The abbey, founded in 780, hosted from the beginning a community of cloistered Benedictine nuns. In the 12th century, the church was enlarged and consecrated under the name of Santissima Assunta (Our Lady of the Assumption). In 1810 the convent was officially suppressed, but a group of nuns remained in the guesthouse, returning to the convent after the defeat of Napoleon.
After the subsequent suppression of the religious orders in 1866, the community was allowed to remain in the convent, but it was put up for auction by the government. The nuns, however, managed to buy the monastery through an intermediary.
Inside the abbey we find a great cross above the main altar, dating from the 12th century and attributed to the so-called Master of Rosano.

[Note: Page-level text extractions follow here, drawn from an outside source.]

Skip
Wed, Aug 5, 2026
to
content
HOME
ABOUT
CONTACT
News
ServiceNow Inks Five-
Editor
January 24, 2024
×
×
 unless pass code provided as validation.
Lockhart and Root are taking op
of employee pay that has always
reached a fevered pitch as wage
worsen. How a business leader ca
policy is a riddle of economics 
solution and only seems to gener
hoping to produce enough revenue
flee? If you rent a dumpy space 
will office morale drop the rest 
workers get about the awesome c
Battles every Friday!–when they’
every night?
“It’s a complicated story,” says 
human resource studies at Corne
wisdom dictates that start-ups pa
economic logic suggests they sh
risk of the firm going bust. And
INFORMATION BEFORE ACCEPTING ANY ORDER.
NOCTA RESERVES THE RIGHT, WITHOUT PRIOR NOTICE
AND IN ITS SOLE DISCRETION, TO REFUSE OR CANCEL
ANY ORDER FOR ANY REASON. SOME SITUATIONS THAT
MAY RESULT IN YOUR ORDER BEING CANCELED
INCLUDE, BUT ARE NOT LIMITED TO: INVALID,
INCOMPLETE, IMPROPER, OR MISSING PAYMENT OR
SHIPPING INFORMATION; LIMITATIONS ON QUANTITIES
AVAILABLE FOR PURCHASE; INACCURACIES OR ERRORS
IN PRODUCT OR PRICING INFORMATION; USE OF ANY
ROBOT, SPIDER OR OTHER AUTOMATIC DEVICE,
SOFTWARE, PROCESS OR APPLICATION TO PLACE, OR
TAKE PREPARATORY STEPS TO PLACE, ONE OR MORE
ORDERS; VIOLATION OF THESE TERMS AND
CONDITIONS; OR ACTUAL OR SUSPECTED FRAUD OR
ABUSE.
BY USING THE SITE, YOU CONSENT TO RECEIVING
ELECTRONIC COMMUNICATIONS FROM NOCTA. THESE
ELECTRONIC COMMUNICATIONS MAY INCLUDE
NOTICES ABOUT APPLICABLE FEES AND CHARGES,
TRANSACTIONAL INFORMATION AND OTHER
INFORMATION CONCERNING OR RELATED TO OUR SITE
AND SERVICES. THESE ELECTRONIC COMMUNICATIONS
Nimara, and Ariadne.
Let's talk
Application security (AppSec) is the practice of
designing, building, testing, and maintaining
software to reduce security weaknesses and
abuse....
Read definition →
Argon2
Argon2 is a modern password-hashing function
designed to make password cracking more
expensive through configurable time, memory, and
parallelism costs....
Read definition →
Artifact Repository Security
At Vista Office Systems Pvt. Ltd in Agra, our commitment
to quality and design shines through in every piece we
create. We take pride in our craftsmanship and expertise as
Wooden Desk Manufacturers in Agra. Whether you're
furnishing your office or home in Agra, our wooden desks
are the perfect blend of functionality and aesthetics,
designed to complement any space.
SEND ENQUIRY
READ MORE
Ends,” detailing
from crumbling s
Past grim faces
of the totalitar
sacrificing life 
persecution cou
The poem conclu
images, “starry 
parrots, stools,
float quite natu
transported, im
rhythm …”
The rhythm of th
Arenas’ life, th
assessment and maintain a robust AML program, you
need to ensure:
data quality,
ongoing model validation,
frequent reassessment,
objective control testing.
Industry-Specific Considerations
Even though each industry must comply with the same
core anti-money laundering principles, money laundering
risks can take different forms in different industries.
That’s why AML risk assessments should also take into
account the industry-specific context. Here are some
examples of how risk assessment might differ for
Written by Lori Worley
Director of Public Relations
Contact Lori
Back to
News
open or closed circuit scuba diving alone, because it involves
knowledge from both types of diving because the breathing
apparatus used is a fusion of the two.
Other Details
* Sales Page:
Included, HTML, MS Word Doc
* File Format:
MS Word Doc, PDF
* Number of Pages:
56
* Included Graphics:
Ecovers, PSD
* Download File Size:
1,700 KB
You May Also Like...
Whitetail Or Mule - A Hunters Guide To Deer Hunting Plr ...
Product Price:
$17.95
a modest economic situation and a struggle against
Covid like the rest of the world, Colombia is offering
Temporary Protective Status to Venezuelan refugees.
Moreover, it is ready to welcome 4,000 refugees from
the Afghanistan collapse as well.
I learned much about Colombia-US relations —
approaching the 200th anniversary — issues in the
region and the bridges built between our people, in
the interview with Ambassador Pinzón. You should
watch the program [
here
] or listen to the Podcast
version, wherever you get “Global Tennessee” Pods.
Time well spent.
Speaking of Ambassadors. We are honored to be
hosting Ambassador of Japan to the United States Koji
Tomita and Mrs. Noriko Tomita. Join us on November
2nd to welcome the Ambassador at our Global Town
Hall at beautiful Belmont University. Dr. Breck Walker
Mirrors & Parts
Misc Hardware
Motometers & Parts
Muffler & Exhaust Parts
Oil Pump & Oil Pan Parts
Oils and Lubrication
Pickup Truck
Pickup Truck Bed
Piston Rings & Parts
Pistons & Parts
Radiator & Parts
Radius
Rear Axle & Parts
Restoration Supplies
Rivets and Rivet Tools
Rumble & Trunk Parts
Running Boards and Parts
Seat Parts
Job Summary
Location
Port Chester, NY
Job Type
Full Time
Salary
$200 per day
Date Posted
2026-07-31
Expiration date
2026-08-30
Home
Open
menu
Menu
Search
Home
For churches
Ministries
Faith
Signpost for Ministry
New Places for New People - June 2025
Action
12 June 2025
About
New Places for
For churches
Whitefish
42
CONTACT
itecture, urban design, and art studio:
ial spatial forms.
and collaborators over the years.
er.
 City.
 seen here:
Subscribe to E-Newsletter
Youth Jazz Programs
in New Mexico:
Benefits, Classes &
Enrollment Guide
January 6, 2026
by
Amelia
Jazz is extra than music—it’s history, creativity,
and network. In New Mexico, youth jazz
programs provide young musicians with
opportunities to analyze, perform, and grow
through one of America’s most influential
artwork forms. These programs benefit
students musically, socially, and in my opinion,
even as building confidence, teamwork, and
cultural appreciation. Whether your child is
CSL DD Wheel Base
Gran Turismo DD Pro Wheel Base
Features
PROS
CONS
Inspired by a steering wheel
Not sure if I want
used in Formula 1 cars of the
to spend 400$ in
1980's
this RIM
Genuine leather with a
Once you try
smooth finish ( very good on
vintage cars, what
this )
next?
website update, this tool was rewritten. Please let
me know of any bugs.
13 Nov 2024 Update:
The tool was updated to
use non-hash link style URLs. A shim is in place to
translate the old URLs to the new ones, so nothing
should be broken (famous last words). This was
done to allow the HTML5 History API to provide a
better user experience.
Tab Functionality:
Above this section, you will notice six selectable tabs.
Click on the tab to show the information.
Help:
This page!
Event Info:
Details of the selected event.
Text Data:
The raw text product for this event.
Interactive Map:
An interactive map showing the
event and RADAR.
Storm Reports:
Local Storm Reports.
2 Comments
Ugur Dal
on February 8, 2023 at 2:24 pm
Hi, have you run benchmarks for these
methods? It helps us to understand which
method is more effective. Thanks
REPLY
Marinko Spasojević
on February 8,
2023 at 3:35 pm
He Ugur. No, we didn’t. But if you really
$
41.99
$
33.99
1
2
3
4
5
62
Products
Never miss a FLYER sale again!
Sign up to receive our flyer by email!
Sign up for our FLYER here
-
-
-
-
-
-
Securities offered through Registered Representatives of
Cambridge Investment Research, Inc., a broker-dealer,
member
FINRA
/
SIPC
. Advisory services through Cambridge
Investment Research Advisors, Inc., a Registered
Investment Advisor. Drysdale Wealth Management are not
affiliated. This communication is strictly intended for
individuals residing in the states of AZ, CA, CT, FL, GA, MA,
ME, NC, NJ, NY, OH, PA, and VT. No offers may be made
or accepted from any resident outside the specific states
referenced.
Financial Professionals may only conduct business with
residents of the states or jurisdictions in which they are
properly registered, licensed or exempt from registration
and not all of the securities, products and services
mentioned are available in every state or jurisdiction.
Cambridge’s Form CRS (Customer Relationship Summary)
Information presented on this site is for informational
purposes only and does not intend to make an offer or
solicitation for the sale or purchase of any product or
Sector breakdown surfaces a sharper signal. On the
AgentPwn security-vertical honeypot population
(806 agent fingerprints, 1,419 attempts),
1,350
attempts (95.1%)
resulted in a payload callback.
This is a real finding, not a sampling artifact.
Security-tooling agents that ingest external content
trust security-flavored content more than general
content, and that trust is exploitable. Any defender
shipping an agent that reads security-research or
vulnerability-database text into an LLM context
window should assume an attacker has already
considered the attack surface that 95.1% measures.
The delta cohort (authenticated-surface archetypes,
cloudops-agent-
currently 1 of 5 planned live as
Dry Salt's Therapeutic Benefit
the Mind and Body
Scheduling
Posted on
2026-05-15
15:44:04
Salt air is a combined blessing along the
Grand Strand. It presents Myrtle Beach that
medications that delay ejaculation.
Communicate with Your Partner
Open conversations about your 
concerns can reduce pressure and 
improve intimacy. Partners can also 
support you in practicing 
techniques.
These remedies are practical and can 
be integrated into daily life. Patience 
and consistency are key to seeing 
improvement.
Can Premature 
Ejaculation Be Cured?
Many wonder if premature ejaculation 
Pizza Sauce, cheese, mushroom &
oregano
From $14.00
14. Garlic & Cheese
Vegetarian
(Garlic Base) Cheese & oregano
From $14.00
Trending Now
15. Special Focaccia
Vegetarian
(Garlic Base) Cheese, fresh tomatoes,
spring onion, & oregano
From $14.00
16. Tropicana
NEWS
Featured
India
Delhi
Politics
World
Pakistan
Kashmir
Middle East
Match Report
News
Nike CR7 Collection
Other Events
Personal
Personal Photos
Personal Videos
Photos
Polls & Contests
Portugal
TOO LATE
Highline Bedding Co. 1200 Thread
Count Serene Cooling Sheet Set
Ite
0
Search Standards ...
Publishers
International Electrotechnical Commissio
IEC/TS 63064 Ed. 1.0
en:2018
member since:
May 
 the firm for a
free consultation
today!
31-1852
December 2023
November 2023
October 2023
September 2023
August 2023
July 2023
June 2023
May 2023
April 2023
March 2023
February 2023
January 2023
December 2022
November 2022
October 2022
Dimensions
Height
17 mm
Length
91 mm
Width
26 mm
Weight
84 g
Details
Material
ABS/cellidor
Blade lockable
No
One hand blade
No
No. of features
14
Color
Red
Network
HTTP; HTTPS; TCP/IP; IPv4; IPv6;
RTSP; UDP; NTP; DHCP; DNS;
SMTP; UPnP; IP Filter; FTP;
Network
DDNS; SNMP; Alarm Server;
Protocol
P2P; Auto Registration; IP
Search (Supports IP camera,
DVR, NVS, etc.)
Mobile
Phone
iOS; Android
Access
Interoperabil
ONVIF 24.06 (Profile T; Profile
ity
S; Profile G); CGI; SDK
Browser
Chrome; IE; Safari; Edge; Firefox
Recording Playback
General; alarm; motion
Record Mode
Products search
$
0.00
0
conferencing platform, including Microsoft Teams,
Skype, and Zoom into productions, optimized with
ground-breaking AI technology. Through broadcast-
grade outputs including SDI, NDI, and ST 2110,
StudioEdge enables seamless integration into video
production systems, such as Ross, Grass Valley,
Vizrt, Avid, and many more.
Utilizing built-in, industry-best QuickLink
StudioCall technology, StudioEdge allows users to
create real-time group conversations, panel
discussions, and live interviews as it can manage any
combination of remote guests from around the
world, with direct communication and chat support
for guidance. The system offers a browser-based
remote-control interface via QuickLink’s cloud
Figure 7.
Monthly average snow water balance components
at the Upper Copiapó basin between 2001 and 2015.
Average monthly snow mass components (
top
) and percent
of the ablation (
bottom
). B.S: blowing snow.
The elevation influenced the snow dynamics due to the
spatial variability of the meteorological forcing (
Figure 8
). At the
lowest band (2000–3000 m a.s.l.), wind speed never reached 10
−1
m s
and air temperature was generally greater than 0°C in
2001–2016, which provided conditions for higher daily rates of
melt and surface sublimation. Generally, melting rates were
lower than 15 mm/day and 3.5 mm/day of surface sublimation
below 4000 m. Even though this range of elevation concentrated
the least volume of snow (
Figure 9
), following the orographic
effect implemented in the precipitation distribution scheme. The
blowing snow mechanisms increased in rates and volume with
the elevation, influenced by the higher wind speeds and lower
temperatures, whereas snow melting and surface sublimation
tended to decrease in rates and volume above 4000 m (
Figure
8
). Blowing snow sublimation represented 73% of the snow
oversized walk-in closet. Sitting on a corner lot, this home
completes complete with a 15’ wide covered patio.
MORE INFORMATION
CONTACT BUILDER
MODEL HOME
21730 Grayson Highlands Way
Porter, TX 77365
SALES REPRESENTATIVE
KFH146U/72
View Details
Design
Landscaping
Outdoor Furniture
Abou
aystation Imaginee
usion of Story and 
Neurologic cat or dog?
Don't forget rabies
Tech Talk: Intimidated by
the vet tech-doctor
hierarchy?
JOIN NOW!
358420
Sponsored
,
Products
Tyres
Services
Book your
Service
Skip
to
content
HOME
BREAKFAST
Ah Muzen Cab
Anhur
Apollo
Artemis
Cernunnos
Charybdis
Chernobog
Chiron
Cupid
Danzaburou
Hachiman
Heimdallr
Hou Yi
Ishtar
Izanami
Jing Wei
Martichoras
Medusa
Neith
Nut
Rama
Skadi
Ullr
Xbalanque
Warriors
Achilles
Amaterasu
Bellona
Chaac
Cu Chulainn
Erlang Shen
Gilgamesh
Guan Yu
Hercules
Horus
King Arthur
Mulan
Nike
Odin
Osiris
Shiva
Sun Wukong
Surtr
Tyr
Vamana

Recently the precious painting has undergone restoration conducted to evaluate its state of preservation and to study the techniques adopted by the artist.
Surprisingly, a recess concealed in the vertical arm of the cross was discovered. It contained a relic, a piece of bone and a little cross made of stone, like those brought back from the Holy Land by the Crusaders. Some scholars think this work may have been commissioned after 1130, when Sofia took the veil. She belonged to the illustrious Guidi family, members of the Tuscan nobility and great landowners, and was the orphaned child of Guido Guerra, who probably died of disease contracted in the Holy Land.